Like many tipped workers, Dunder has trouble making ends meet because of an obscure federal provision called the tip credit, which has established a sub-minimum wage for tipped workers at $2.15 per hour, or $4,333 a year for a full-time worker. Forty-five states have established slightly higher sub-minimum wages. For example, Michigan pays $2.65 an hour.”
To read the rest of the interview and find out more about the financial struggle of many servers, click here.

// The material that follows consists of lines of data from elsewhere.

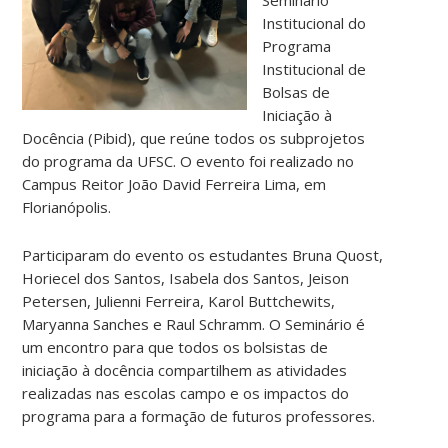
Institucional do
Programa
Institucional de
Bolsas de
Iniciação à
Docência (Pibid), que reúne todos os subprojetos
do programa da UFSC. O evento foi realizado no
Campus Reitor João David Ferreira Lima, em
Florianópolis.
Participaram do evento os estudantes Bruna Quost,
Horiecel dos Santos, Isabela dos Santos, Jeison
Petersen, Julienni Ferreira, Karol Buttchewits,
Maryanna Sanches e Raul Schramm. O Seminário é
um encontro para que todos os bolsistas de
iniciação à docência compartilhem as atividades
realizadas nas escolas campo e os impactos do
programa para a formação de futuros professores.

And this, guys, is where I make my humble request to leave decent tips when you go out to eat. Obviously, if the service is way off or you get a bad attitude from a server, I think it’s a good idea to speak up about it to a manager or someone. Even if the service is slow, as long as the server does a good job, keeps you updated, apologizes for the wait and so forth, tip good. It could be a backed up kitchen for all you know, or one of the chef’s errors slowing things down. I’ve got a soft spot for servers, having worked in the food industry myself long ago, and I am a big fan of paying it forward. Even if you don’t believe in karma, it is still a nice, gentlemanly thing to do.